Starting at the first line of the data and ending at the line with "maar makkelijker is niet altijd beter.", copy each line exactly. Include both of those lines, but no pictures.

→ **EXERCISE DATA**:
^^^^
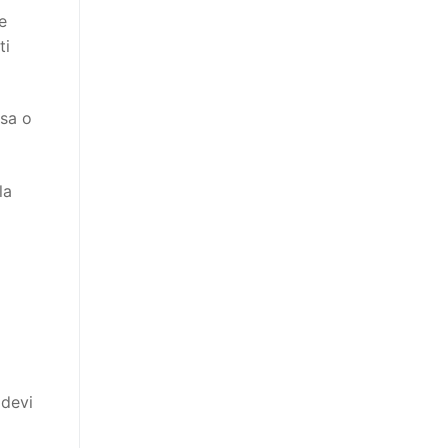
e
ti
ssa o
la
 devi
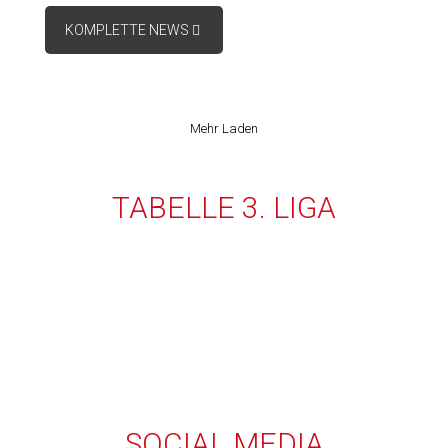
KOMPLETTE NEWS
Mehr Laden
TABELLE 3. LIGA
SOCIAL MEDIA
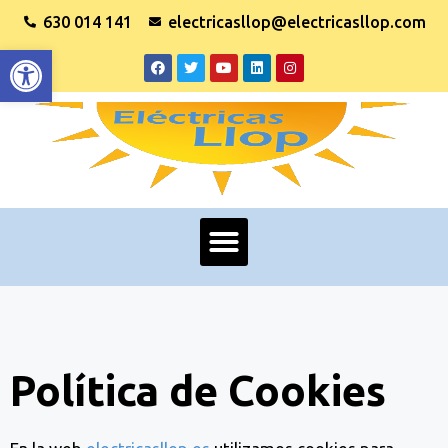
630 014 141
electricasllop@electricasllop.com
Abrir barra de herramientas
Política de Cookies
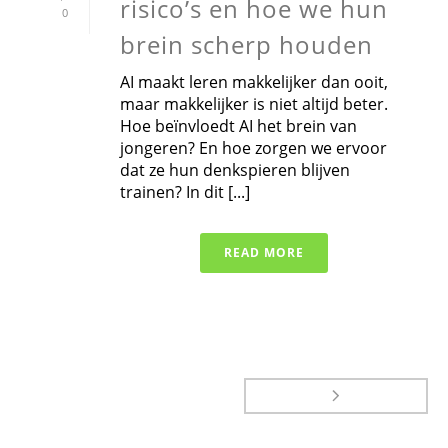
risico’s en hoe we hun
0
brein scherp houden
AI maakt leren makkelijker dan ooit,
maar makkelijker is niet altijd beter.
Hoe beïnvloedt AI het brein van
jongeren? En hoe zorgen we ervoor
dat ze hun denkspieren blijven
trainen? In dit [...]
READ MORE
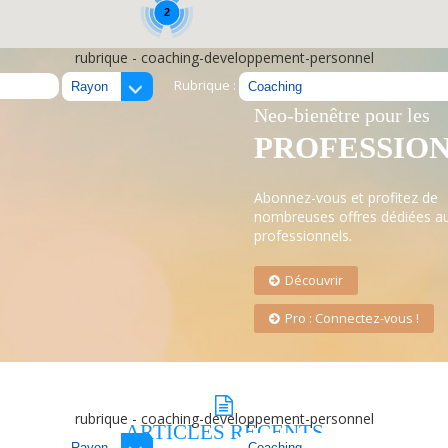
2
rubrique - coaching-developpement-personnel
Rubrique :
LE RÉSEAU
Neo-bienêtre pour les
PROFESSIO
Abonnez-vous et profitez de
nombreuses offres dédiées a
professionnels.
Découvrir
Pro : Connectez-vous !
rubrique - coaching-developpement-personnel
ARTICLES
RÉCENTS
Rubrique :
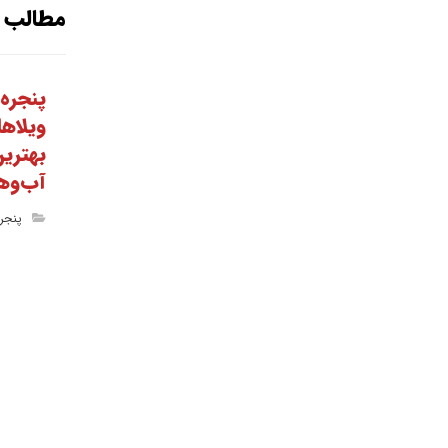
مطالب م
پنجره
ویلاها
بهترین
آب‌وه
پنجره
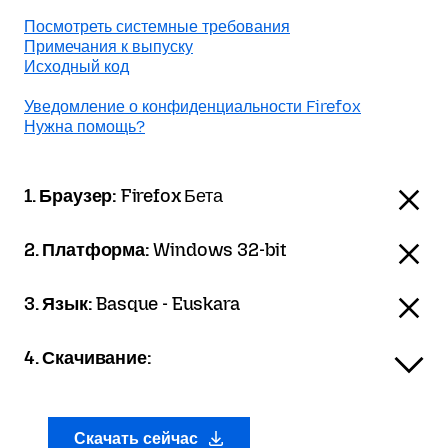
Посмотреть системные требования
Примечания к выпуску
Исходный код
Уведомление о конфиденциальности Firefox
Нужна помощь?
1. Браузер:
Firefox Бета
2. Платформа:
Windows 32-bit
3. Язык:
Basque - Euskara
4. Скачивание:
Скачать сейчас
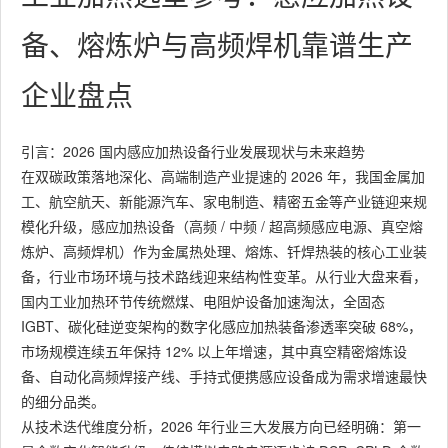
备、熔炼炉与高频焊机靠谱生产
企业盘点
引言：2026 国内感应加热设备行业发展现状与未来趋势
在双碳政策落地深化、高端制造产业提速的 2026 年，我国金属加
工、航空航天、新能源汽车、家电制造、精密五金等产业链迎来规
模化升级，感应加热设备（高频 / 中频 / 超高频感应电源、真空熔
炼炉、高频焊机）作为金属热处理、熔炼、钎焊热装的核心工业装
备，行业市场环境与技术路线迎来结构性变革。从行业大盘来看，
国内工业加热环节传统燃煤、电阻炉设备加速淘汰，全固态
IGBT、碳化硅逆变架构的数字化感应加热装备渗透率突破 68%，
市场规模连续五年保持 12% 以上年增速，其中真空精密熔炼设
备、自动化高频焊接产线、手持式便携感应设备成为需求增速最快
的细分品类。
从技术迭代维度分析，2026 年行业三大发展方向已经明确：第一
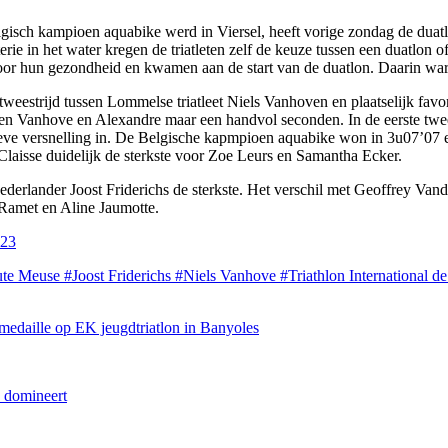
lgisch kampioen aquabike werd in Viersel, heeft vorige zondag de dua
rie in het water kregen de triatleten zelf de keuze tussen een duatlon
r hun gezondheid en kwamen aan de start van de duatlon. Daarin war
tweestrijd tussen Lommelse triatleet Niels Vanhoven en plaatselijk favo
ssen Vanhove en Alexandre maar een handvol seconden. In de eerste twe
tieve versnelling in. De Belgische kapmpioen aquabike won in 3u07’0
aisse duidelijk de sterkste voor Zoe Leurs en Samantha Ecker.
ederlander Joost Friderichs de sterkste. Het verschil met Geoffrey V
 Ramet en Aline Jaumotte.
023
te Meuse
#Joost Friderichs
#Niels Vanhove
#Triathlon International 
edaille op EK jeugdtriatlon in Banyoles
s domineert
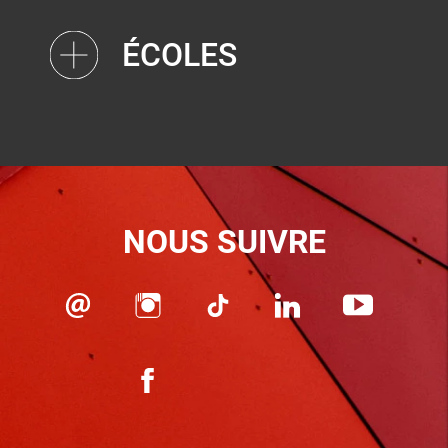
ÉCOLES
NOUS SUIVRE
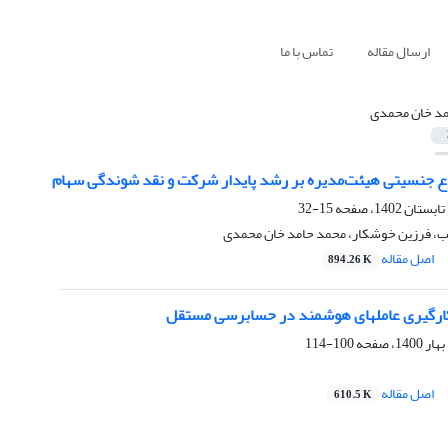
ارسال مقاله
تماس با ما
د خان محمدی
وع جنسیتی هیئت‌مدیره بر رشد پایدار شرکت و نقد شوندگی سهام
15-32
ب، فرزین خوشکار، محمد حامد خان محمدی
اصل مقاله
894.26 K
کارگیری عاملهای هوشمند در حسابرسی مستقل
100-114
اصل مقاله
610.5 K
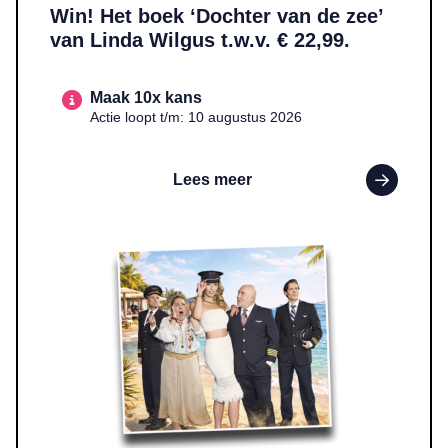
Win! Het boek ‘Dochter van de zee’
van Linda Wilgus t.w.v. € 22,99.
Maak 10x kans
Actie loopt t/m: 10 augustus 2026
Lees meer
Lees meer over WIN! Twee tickets voor ‘Boeing Boeing’ t.w.v. €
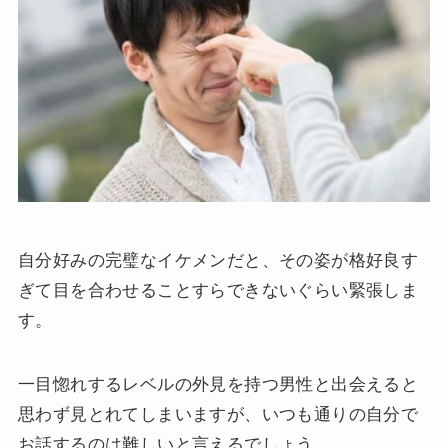
自分好みの完璧なイケメンだと、その姿が格好良す
ぎて目を合わせることすらできないぐらい緊張しま
す。
一目惚れするレベルの外見を持つ男性と出会えると
思わず見とれてしまいますが、いつも通りの自分で
お話するのは難しいと言えるでしょう。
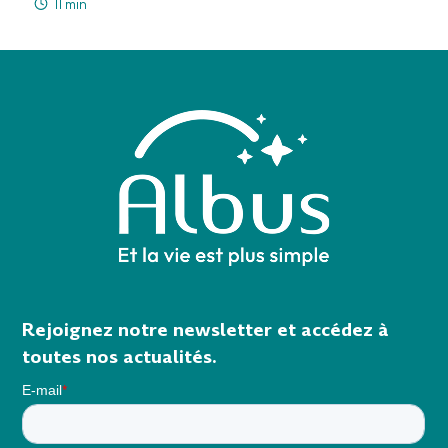
11 min
Rejoignez notre newsletter et accédez à
toutes nos actualités.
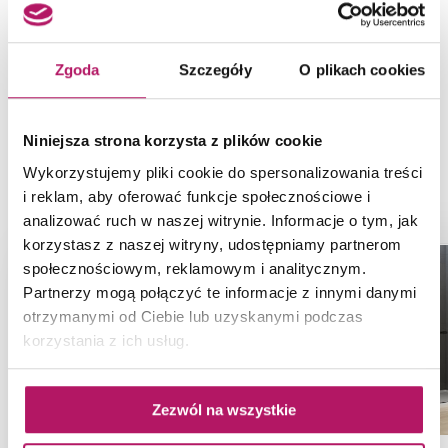
Powłoka ochronna:
Tak
Zgoda
Szczegóły
O plikach cookies
Niniejsza strona korzysta z plików cookie
Wykorzystujemy pliki cookie do spersonalizowania treści
PRODUKTY Z KOLEKCJI
i reklam, aby oferować funkcje społecznościowe i
analizować ruch w naszej witrynie. Informacje o tym, jak
korzystasz z naszej witryny, udostępniamy partnerom
społecznościowym, reklamowym i analitycznym.
Partnerzy mogą połączyć te informacje z innymi danymi
otrzymanymi od Ciebie lub uzyskanymi podczas
korzystania z ich usług.
Zezwól na wszystkie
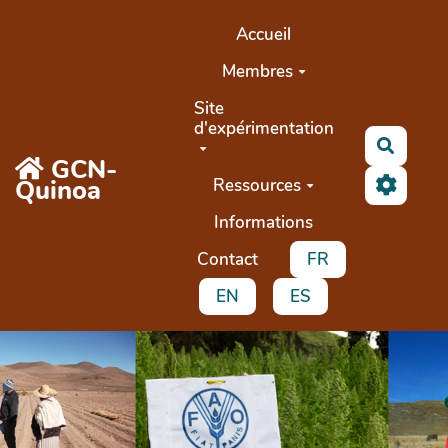
Aller au contenu principal
Accueil
Membres
Site
d'expérimentation
Recher
GCN-
Quinoa
Ressources
Informations
Contact
FR
EN
ES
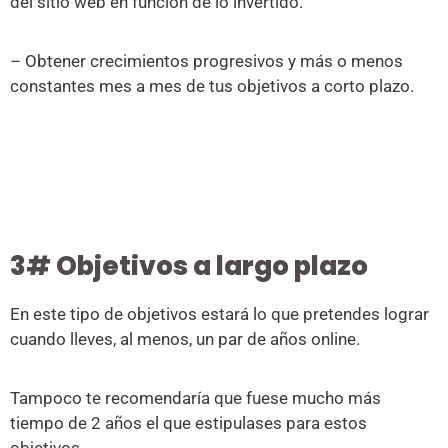
del sitio web en función de lo invertido.
– Obtener crecimientos progresivos y más o menos
constantes mes a mes de tus objetivos a corto plazo.
3# Objetivos a largo plazo
En este tipo de objetivos estará lo que pretendes lograr
cuando lleves, al menos, un par de años online.
Tampoco te recomendaría que fuese mucho más
tiempo de 2 años el que estipulases para estos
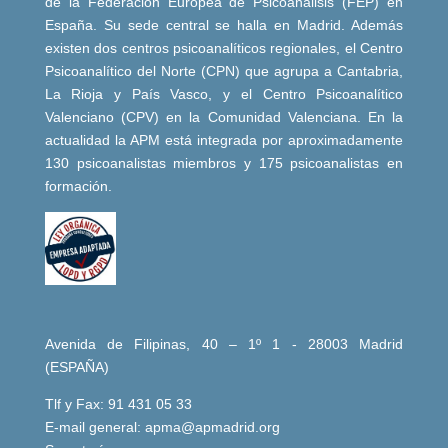
de la Federación Europea de Psicoanálisis (FEP) en
España. Su sede central se halla en Madrid. Además
existen dos centros psicoanalíticos regionales, el Centro
Psicoanalítico del Norte (CPN) que agrupa a Cantabria,
La Rioja y País Vasco, y el Centro Psicoanalítico
Valenciano (CPV) en la Comunidad Valenciana. En la
actualidad la APM está integrada por aproximadamente
130 psicoanalistas miembros y 175 psicoanalistas en
formación.
Avenida de Filipinas, 40 – 1º 1 - 28003 Madrid
(ESPAÑA)
Tlf y Fax: 91 431 05 33
E-mail general:
apma@apmadrid.org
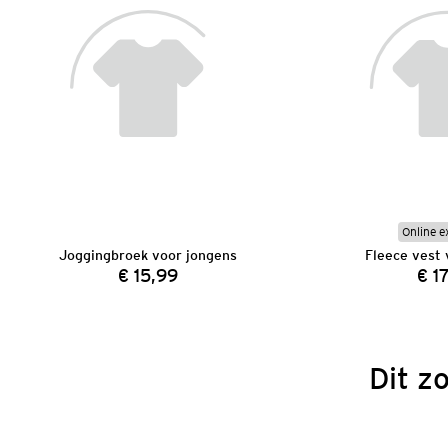
Online e
Joggingbroek voor jongens
Fleece vest 
€ 15,99
€ 1
Prijs:
Dit z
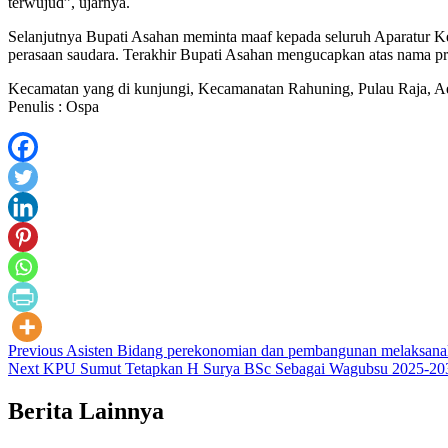
terwujud”, ujarnya.
Selanjutnya Bupati Asahan meminta maaf kepada seluruh Aparatur Ke
perasaan saudara. Terakhir Bupati Asahan mengucapkan atas nama pr
Kecamatan yang di kunjungi, Kecamanatan Rahuning, Pulau Raja, 
Penulis : Ospa
Post
Previous
Asisten Bidang perekonomian dan pembangunan melaksanaka
Next
KPU Sumut Tetapkan H Surya BSc Sebagai Wagubsu 2025-20
navigation
Berita Lainnya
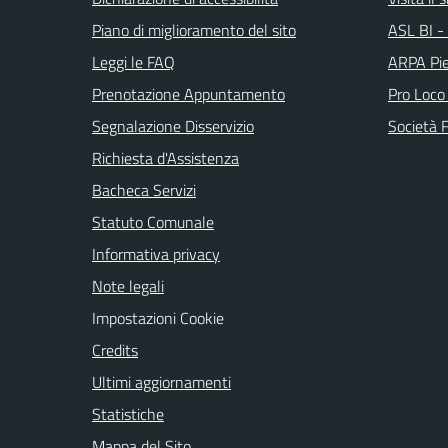
Piano di miglioramento del sito
ASL BI - 
Leggi le FAQ
ARPA Pi
Prenotazione Appuntamento
Pro Loco
Segnalazione Disservizio
Società 
Richiesta d'Assistenza
Bacheca Servizi
Statuto Comunale
Informativa privacy
Note legali
Impostazioni Cookie
Credits
Ultimi aggiornamenti
Statistiche
Mappa del Sito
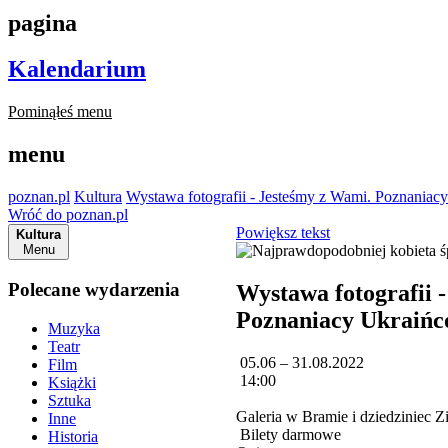
pagina
Kalendarium
Pominąłeś menu
menu
poznan.pl
Kultura
Wystawa fotografii - Jesteśmy z Wami. Poznaniac
Wróć do poznan.pl
Powiększ tekst
Kultura
Menu
Polecane wydarzenia
Wystawa fotografii 
Poznaniacy Ukraiń
Muzyka
Teatr
05.06 – 31.08.2022
Film
14:00
Książki
Sztuka
Galeria w Bramie i dziedziniec 
Inne
Bilety darmowe
Historia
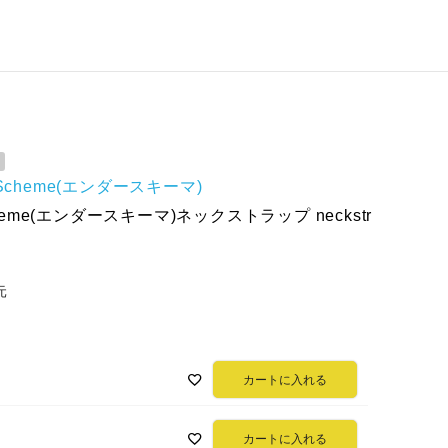
r Scheme(エンダースキーマ)
Scheme(エンダースキーマ)ネックストラップ neckstr
元
カートに入れる
カートに入れる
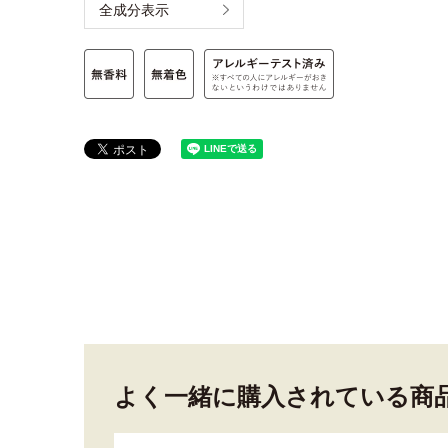
全成分表示
よく一緒に購入されている商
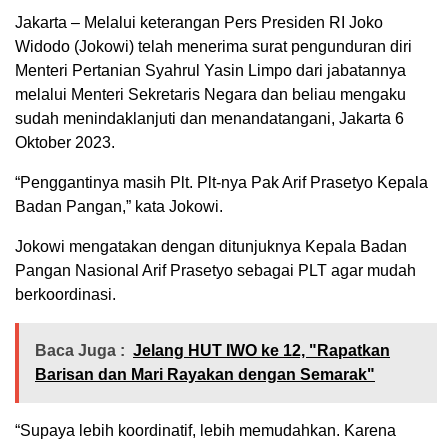
Jakarta – Melalui keterangan Pers Presiden RI Joko
Widodo (Jokowi) telah menerima surat pengunduran diri
Menteri Pertanian Syahrul Yasin Limpo dari jabatannya
melalui Menteri Sekretaris Negara dan beliau mengaku
sudah menindaklanjuti dan menandatangani, Jakarta 6
Oktober 2023.
“Penggantinya masih Plt. Plt-nya Pak Arif Prasetyo Kepala
Badan Pangan,” kata Jokowi.
Jokowi mengatakan dengan ditunjuknya Kepala Badan
Pangan Nasional Arif Prasetyo sebagai PLT agar mudah
berkoordinasi.
Baca Juga :
Jelang HUT IWO ke 12, "Rapatkan
Barisan dan Mari Rayakan dengan Semarak"
“Supaya lebih koordinatif, lebih memudahkan. Karena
^^^^
→ **EXERCISE RESPONSE**:
e
ti
ssa o
la
 devi
KOMPLETTE NEWS
Mehr Laden
TABELLE 3. LIGA
SOCIAL MEDIA
630 014 141
electricasllop@electricasllop.com
Abrir barra de herramientas
Política de Cookies
risico’s en hoe we hun
0
brein scherp houden
AI maakt leren makkelijker dan ooit,
maar makkelijker is niet altijd beter.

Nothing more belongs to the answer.